Medtronic has initiated the first investigational sites in the U.S. to participate in PROTECT, the company’s international study comparing the Endeavor and Cypher drug-eluting stents on safety metrics, including stent thrombosis.
Carlos Mego, MD, and his team at Doctors Hospital at Renaissance in Edinburg, Texas, enrolled the first U.S. patient in PROTECT last week, according to the Minneapolis-based company.
Initiated in May 2007 in Europe, Medtronic said that PROTECT will enroll a total of 8,800 patients, equally randomized to its Endeavor zotarolimus-eluting coronary stent or the Cordis’ Cypher sirolimus-eluting coronary stent, at more than 200 medical centers globally. Enrollment through July stands at nearly 5,500 patients.

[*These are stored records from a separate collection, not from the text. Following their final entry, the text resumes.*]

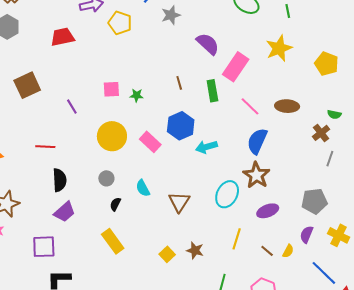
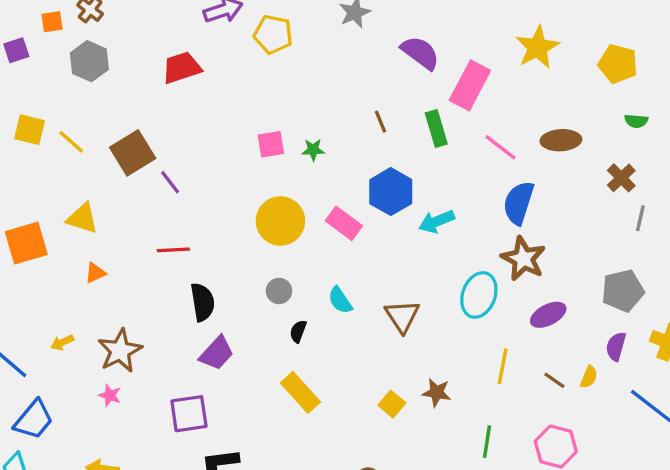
purple line: (72, 107) -> (170, 182), moved
green semicircle: (334, 114) -> (636, 121), moved

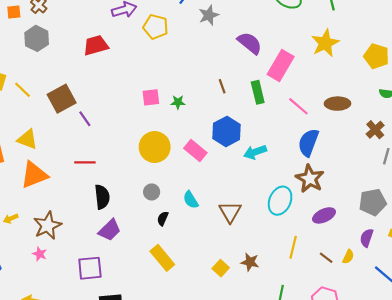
orange triangle: (95, 273) -> (34, 175), size x2.0

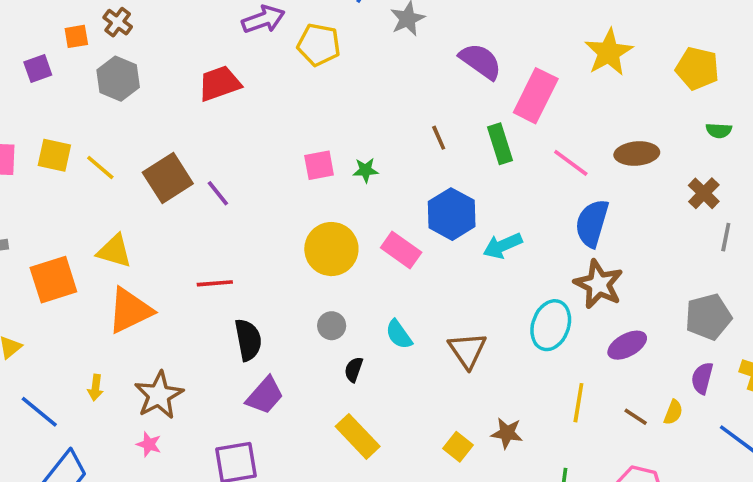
purple line: (85, 119) -> (218, 193), moved
yellow arrow: (11, 219) -> (95, 388), turned -56

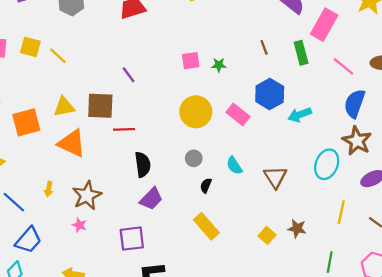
brown square: (168, 178) -> (100, 106), moved, turned 32
yellow triangle: (114, 251) -> (64, 107), turned -30
orange triangle: (130, 310) -> (72, 143), turned 48

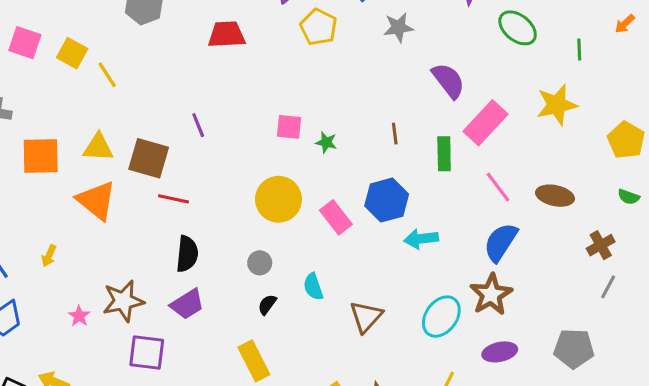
brown star: (87, 195) -> (123, 301), moved

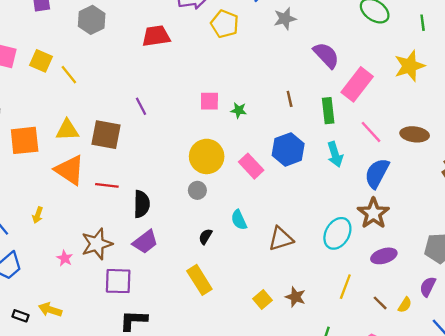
red line: (173, 199) -> (107, 185), moved
cyan arrow: (421, 239) -> (335, 154), moved, turned -95
gray circle: (260, 263) -> (197, 190), moved
brown triangle: (366, 317) -> (281, 239), turned 36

Collectively, the company said that data from PROTECT augments the ENDEAVOR clinical program, which involves more than 21,000 patients—more than 15,000 of whom will have received an Endeavor stent.

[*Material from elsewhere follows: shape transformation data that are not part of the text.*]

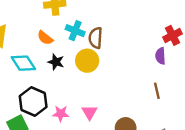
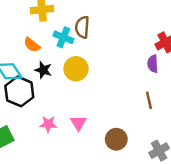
brown semicircle: (96, 38) -> (82, 27), moved
black hexagon: (33, 102) -> (19, 91), moved

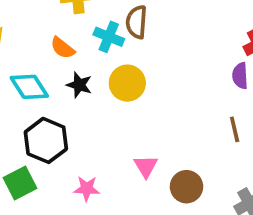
black hexagon: (19, 91) -> (46, 140), moved
pink triangle: (79, 123) -> (146, 166), moved
pink star: (48, 124) -> (87, 189), moved

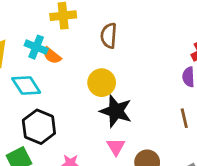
cyan cross: (109, 37) -> (36, 47), moved
black star: (79, 85) -> (116, 111), moved, size x1.6

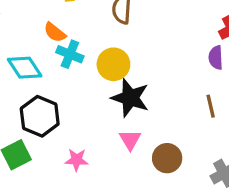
cyan cross: (36, 47) -> (70, 54), moved

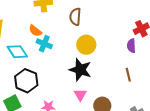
yellow circle: (113, 64) -> (86, 45), moved

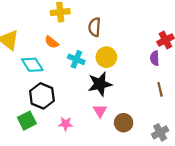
cyan cross: (44, 44) -> (76, 59), moved
black star: (80, 70) -> (100, 84), turned -30
brown line: (128, 75) -> (160, 89), moved

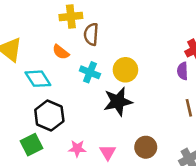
brown semicircle: (95, 27) -> (91, 34), moved
pink triangle: (100, 111) -> (108, 152), moved

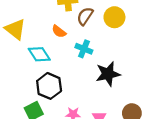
brown semicircle: (91, 34) -> (85, 16), turned 30
yellow circle: (125, 70) -> (114, 17), moved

PROTECT sites in the U.S. will serve to provide the FDA with U.S.-specific data on the post-market experience with the Endeavor stent, which received FDA approval Feb. 1, according to the company. The U.S. sites will enroll a minimum of 1,000 patients who receive Endeavor stents through PROTECT or, if necessary, through a nonrandomized continued-access arm.